▶ AIM OF THE TASK
In the entries that follow, how many lines hold the string "choropleth"? Give only that number.

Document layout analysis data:
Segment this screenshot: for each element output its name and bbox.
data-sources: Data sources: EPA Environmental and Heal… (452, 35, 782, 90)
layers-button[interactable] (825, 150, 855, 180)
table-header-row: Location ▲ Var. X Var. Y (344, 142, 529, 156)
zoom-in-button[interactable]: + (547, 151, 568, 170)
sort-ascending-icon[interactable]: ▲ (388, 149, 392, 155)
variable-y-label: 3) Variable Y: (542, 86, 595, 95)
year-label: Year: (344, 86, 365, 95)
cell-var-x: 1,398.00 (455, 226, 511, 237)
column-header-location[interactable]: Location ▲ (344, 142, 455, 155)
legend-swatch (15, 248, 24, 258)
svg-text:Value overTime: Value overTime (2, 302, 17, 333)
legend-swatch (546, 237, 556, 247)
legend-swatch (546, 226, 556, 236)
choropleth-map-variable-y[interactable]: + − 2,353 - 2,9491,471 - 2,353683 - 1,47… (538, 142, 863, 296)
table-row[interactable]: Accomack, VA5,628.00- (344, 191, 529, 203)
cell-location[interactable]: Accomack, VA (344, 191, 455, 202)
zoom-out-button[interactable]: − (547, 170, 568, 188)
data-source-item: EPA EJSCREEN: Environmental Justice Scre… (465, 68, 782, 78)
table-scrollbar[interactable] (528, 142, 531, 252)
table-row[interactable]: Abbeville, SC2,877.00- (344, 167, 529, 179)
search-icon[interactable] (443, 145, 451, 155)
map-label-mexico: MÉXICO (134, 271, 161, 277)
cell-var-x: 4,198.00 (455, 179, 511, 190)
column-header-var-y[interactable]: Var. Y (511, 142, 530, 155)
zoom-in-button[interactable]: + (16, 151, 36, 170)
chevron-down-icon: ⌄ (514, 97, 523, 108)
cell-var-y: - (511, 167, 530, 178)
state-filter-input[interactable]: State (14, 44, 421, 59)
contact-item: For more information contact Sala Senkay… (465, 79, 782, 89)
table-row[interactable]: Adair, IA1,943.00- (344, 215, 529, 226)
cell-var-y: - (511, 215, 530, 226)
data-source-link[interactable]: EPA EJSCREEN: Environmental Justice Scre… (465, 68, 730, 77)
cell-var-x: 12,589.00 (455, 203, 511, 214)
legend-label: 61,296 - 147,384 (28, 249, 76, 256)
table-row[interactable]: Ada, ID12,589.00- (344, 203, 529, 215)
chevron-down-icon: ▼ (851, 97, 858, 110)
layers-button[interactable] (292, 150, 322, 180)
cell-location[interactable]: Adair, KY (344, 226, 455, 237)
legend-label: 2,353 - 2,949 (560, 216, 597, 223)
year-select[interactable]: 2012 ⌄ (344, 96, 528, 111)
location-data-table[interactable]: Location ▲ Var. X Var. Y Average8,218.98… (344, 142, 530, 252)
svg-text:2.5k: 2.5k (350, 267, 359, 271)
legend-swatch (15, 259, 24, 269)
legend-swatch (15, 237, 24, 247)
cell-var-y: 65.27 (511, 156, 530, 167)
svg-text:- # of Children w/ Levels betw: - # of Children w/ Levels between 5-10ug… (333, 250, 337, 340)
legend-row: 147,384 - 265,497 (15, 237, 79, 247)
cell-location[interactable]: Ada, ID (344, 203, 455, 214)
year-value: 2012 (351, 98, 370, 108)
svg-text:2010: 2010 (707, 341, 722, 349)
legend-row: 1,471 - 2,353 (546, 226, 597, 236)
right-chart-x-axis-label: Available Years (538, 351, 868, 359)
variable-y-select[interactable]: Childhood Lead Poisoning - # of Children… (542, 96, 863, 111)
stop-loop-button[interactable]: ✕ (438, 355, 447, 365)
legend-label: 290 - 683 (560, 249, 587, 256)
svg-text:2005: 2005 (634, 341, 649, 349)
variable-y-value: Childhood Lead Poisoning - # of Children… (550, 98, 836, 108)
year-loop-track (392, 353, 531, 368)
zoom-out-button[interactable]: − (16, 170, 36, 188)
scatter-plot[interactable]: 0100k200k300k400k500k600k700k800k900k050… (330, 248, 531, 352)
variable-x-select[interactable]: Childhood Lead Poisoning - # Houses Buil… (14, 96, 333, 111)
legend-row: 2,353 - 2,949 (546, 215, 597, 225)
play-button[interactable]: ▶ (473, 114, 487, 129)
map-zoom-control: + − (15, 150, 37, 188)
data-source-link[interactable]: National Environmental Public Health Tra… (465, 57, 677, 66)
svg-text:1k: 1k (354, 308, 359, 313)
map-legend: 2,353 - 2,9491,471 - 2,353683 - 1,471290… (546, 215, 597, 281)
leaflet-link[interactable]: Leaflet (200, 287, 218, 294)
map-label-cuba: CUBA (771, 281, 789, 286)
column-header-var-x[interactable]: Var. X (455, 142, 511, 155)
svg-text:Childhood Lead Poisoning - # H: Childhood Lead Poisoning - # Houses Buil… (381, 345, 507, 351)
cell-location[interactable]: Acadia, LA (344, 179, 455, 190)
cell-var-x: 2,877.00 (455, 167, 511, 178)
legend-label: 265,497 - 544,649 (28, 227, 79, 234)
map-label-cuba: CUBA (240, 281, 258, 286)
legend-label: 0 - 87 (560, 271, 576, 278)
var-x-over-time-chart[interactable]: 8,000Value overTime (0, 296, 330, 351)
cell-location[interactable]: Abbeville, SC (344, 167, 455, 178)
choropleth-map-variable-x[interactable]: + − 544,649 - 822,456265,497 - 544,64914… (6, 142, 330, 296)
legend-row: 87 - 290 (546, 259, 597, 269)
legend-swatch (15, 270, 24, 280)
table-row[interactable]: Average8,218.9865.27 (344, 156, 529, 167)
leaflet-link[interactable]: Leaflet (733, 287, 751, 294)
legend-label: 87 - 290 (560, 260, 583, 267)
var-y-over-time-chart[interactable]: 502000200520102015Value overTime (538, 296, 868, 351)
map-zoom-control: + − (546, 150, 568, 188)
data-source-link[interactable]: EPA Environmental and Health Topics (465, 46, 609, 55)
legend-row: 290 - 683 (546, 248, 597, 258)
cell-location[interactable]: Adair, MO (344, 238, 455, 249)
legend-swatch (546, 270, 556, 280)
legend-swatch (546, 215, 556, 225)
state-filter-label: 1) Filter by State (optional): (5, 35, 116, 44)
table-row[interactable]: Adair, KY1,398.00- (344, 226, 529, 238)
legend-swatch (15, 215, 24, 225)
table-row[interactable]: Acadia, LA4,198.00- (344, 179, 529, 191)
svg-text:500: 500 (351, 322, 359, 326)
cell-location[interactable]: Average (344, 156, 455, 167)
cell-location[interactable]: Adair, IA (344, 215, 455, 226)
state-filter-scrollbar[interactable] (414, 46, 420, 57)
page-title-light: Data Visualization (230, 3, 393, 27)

...

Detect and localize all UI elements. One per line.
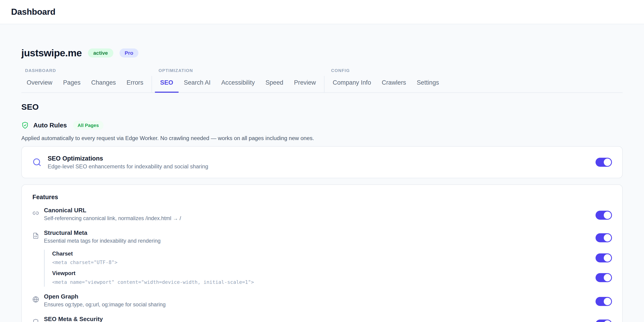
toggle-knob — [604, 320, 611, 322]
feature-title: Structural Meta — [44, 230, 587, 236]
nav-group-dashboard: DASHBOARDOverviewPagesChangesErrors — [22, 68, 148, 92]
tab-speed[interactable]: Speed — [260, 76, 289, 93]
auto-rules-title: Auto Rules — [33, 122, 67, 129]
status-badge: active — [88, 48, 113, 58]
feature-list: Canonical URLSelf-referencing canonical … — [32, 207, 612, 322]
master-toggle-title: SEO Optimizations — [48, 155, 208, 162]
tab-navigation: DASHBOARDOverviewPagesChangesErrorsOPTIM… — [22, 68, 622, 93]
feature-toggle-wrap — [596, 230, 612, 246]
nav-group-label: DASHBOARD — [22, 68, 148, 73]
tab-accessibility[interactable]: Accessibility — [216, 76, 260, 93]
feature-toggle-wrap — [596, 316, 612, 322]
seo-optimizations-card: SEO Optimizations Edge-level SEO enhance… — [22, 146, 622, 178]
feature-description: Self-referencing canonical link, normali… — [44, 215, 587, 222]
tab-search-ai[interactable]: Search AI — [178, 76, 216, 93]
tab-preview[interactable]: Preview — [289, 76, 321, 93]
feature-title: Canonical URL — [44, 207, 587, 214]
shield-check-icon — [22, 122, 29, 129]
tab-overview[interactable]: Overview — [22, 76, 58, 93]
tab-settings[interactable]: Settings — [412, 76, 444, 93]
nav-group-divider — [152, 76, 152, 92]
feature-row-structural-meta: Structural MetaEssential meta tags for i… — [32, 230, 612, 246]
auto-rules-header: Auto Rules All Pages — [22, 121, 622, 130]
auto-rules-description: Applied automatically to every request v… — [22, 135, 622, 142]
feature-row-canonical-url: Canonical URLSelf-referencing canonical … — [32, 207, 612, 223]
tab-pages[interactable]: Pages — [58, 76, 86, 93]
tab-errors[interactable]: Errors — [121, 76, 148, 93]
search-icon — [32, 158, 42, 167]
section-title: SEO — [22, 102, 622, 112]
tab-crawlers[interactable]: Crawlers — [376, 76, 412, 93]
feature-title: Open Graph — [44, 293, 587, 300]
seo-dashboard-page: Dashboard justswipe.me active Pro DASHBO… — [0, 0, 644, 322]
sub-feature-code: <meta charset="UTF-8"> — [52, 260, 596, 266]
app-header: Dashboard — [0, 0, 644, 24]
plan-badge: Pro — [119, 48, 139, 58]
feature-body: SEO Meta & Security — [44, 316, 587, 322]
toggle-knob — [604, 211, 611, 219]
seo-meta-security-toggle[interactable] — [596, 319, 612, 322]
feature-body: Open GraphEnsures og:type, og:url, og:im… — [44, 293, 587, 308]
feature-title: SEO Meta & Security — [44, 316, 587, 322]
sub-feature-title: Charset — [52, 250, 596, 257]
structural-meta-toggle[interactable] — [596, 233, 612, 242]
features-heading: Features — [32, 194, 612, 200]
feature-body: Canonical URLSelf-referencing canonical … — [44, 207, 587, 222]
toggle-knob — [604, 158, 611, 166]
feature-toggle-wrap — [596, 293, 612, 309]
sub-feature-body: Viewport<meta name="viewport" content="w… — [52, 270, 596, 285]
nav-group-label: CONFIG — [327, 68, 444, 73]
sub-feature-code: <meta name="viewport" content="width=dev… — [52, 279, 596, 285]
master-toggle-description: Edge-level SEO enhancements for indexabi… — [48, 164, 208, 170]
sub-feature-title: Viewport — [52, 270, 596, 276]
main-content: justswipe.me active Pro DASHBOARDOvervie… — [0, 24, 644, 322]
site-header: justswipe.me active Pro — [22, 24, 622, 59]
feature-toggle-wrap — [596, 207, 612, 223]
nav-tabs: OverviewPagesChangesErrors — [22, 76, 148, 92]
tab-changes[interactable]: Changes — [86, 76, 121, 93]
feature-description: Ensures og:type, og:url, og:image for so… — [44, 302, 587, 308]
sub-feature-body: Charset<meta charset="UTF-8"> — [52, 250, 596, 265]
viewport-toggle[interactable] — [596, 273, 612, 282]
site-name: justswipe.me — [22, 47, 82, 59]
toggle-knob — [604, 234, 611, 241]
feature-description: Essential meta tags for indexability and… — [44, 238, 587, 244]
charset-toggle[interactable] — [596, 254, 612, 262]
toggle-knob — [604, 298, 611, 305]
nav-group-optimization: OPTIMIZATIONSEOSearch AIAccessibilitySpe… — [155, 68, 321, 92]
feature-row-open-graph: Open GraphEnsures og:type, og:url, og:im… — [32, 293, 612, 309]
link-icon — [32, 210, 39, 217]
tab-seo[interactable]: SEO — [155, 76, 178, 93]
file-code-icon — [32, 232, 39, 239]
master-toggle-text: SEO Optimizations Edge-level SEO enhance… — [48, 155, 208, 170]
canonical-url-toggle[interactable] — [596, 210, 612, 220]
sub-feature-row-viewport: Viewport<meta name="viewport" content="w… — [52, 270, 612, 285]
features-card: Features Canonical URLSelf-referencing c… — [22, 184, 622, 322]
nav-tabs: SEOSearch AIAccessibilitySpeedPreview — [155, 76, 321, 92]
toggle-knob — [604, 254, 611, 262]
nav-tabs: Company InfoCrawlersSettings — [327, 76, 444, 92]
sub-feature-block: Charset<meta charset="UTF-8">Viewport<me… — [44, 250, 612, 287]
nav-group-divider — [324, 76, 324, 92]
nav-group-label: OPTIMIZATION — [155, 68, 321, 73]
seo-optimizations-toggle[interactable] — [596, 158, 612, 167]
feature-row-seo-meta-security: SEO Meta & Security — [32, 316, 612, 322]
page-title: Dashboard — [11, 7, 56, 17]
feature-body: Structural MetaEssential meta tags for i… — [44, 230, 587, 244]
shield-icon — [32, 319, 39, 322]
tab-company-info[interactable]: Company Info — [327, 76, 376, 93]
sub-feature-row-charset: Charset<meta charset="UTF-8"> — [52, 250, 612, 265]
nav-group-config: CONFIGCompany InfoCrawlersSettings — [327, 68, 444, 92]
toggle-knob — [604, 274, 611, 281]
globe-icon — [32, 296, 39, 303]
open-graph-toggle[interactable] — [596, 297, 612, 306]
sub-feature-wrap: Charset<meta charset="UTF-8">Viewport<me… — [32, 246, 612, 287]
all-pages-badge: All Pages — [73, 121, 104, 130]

▶ REPLY TO THE TASK
2